East_Shore,_Staten_Island East_Shore,_Staten_Island

East Shore, Staten Island - Definition and Overview

Related Words: Back, Bank, Beach, Beam, Bear, Berm, Board, Border, Brace, Brim, Broadside, Buttress, Cheek, Chop, Coast

The term East Shore is frequently applied to a series of neighborhoods within New York City, USA's borough of Staten Island.

Precise parameters vary, but the most commonly-used definition of the East Shore is that is stretches from the Verrazano-Narrows Bridge and the Staten Island Expressway, or some line slightly south of this, on the north, to the southern property lines of the Staten Island Unit of the Gateway National Recreation Area (formerly known as Great Kills Park) and United Hebrew Cemetery on the south, and from the Lower New York Bay on the east to the western boundaries of ZIP Codes 10304, 10305 and 10306, on the west.

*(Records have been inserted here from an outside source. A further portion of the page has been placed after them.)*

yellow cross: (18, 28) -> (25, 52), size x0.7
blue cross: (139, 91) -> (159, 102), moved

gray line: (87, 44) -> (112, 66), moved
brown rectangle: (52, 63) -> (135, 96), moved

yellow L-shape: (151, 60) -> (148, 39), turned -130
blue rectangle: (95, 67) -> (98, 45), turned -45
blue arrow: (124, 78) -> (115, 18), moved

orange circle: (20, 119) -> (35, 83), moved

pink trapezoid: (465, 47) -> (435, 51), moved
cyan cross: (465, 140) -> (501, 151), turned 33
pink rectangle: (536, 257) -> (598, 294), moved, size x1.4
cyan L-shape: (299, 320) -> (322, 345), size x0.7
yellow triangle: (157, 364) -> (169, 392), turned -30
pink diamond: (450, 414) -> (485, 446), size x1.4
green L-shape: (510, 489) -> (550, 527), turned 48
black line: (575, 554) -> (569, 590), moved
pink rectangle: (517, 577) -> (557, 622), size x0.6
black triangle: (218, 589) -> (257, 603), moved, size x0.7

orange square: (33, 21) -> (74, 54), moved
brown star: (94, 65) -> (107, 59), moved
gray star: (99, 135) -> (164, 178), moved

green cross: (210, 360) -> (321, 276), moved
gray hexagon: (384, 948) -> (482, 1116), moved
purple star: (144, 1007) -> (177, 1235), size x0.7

This definition places such Staten Island neighborhoods as Arrochar, South Beach, Grasmere, Dongan Hills, Grant City, Midland Beach, New Dorp, Oakwood, Richmondtown, and Bay Terrace, along with part of Todt Hill, within the East Shore.

Like all of Staten Island except for the North Shore, the East Shore was mostly farmland until residential home construction burgeoned after World War II. Many small, one-family homes sprung up on the East Shore in the 1950s, with new home construction accelerating rapidly after the Verrazano-Narrows Bridge, which links Staten Island with Brooklyn, opened in November 1964. The opening of the bridge brought a wave of transplants from Brooklyn, especially from neighborhoods such as Flatbush, which many white (especially Italian-American) families sought to leave because African Americans were relocating there from the Southern States. As a result, the East Shore became the most politically conservative ,some say, of New York City.

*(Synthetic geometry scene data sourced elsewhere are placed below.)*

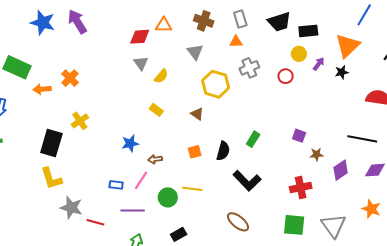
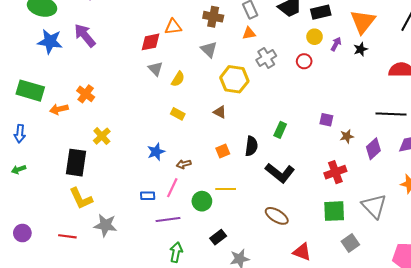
red line: (95, 222) -> (67, 236), moved

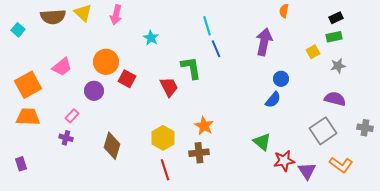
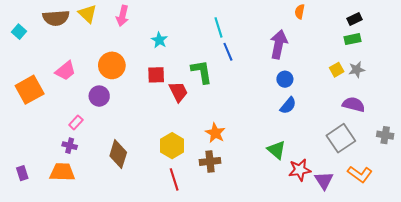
yellow square: (313, 52) -> (337, 70), moved
red square: (127, 79) -> (156, 75), moved, turned -30
blue circle: (281, 79) -> (285, 79), moved
orange trapezoid: (28, 117) -> (62, 172), moved

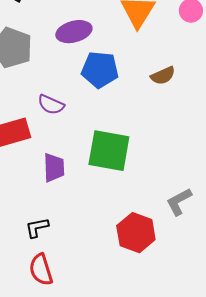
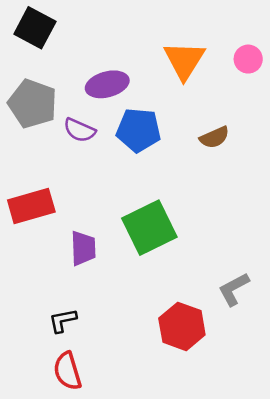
purple semicircle: (51, 105) -> (80, 130), moved
green square: (109, 151) -> (149, 228), turned -36

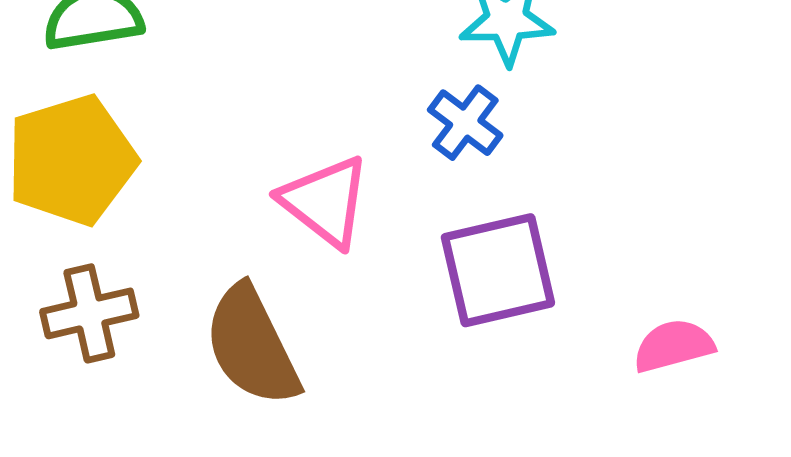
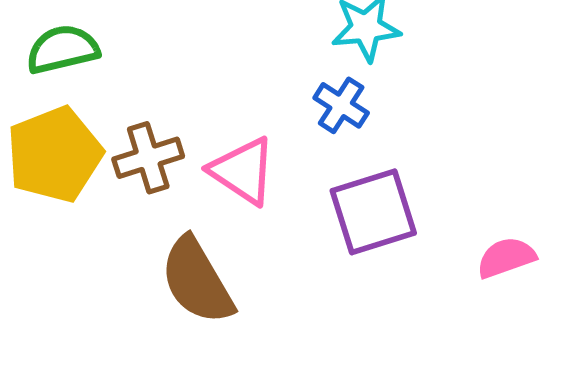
brown cross: (89, 313) -> (148, 158), moved

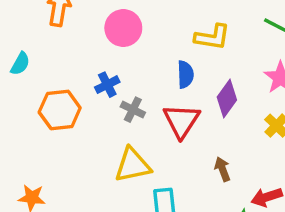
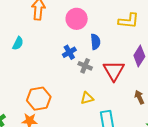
blue semicircle: (185, 74) -> (95, 42), moved
orange hexagon: (60, 110) -> (39, 99), moved
yellow triangle: (133, 165) -> (87, 98), size x0.6

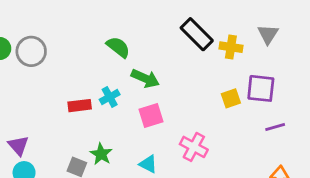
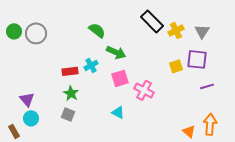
gray triangle: (268, 34) -> (202, 31), moved
yellow cross: (231, 47) -> (176, 30), turned -35
pink cross: (194, 147) -> (144, 90), moved
green star: (101, 154) -> (71, 93), moved

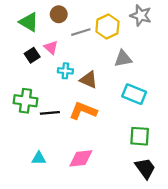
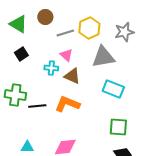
gray star: (141, 15) -> (124, 32), moved, turned -30
pink triangle: (51, 48) -> (66, 55), moved
gray triangle: (123, 59) -> (103, 57), size x1.4

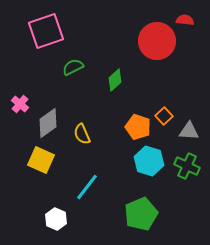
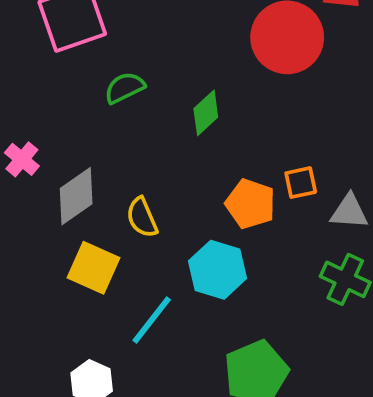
orange square: (164, 116) -> (301, 183), turned 30
yellow square: (41, 160) -> (94, 268), moved
cyan hexagon: (149, 161) -> (217, 270), moved

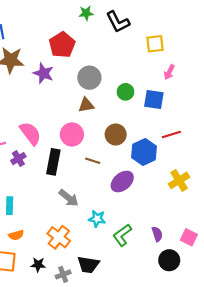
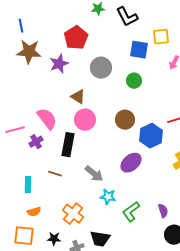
purple star: (43, 73) -> (59, 64), turned 30
blue square: (154, 100) -> (139, 50), moved
brown triangle: (86, 105) -> (78, 97), moved, turned 42
brown line: (93, 161) -> (55, 174), moved
gray arrow: (69, 198) -> (94, 174), moved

The commercial core of the East Shore can be found in New Dorp, which also happens to be at the region's geographic center. Points of interest located on the East Shore include Historic Richmond Town, the nearby Tibetan Museum on Lighthouse Hill, Moravian Cemetery (where members of the Vanderbilt family are buried) and a significant portion of the Staten Island Greenbelt.